Start of INFORMATION SUPPLIED
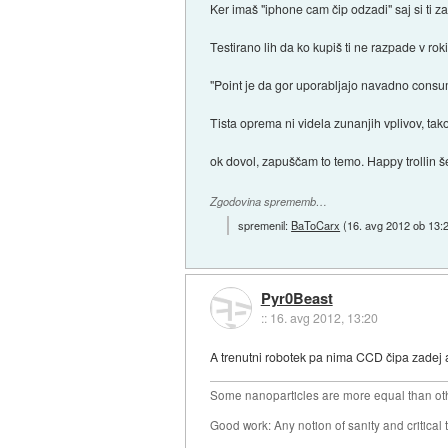
Ker imaš "iphone cam čip odzadi" saj si ti za
Testirano lih da ko kupiš ti ne razpade v rok
"Point je da gor uporabljajo navadno consu
Tista oprema ni videla zunanjih vplivov, tako ko
ok dovol, zapuščam to temo. Happy trollin š
Zgodovina sprememb…
spremenil:
BaToCarx
(
16. avg 2012 ob 13:
Pyr0Beast
::
16. avg 2012, 13:20
A trenutni robotek pa nima CCD čipa zadej a
Some nanoparticles are more equal than ot
Good work: Any notion of sanity and critical t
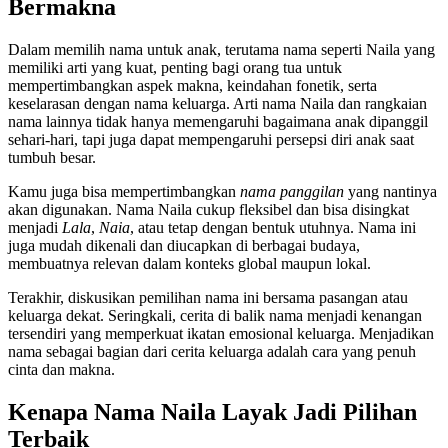
Bermakna
Dalam memilih nama untuk anak, terutama nama seperti Naila yang
memiliki arti yang kuat, penting bagi orang tua untuk
mempertimbangkan aspek makna, keindahan fonetik, serta
keselarasan dengan nama keluarga. Arti nama Naila dan rangkaian
nama lainnya tidak hanya memengaruhi bagaimana anak dipanggil
sehari-hari, tapi juga dapat mempengaruhi persepsi diri anak saat
tumbuh besar.
Kamu juga bisa mempertimbangkan
nama panggilan
yang nantinya
akan digunakan. Nama Naila cukup fleksibel dan bisa disingkat
menjadi
Lala
,
Naia
, atau tetap dengan bentuk utuhnya. Nama ini
juga mudah dikenali dan diucapkan di berbagai budaya,
membuatnya relevan dalam konteks global maupun lokal.
Terakhir, diskusikan pemilihan nama ini bersama pasangan atau
keluarga dekat. Seringkali, cerita di balik nama menjadi kenangan
tersendiri yang memperkuat ikatan emosional keluarga. Menjadikan
nama sebagai bagian dari cerita keluarga adalah cara yang penuh
cinta dan makna.
Kenapa Nama Naila Layak Jadi Pilihan
Terbaik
End of INFORMATION SUPPLIED
YOUR INSTRUCTIONS: Looking through the data above, copy out each line in which the string "atau" occurs.

RESPONSE TO THE TASK:
, atau tetap dengan bentuk utuhnya. Nama ini
Terakhir, diskusikan pemilihan nama ini bersama pasangan atau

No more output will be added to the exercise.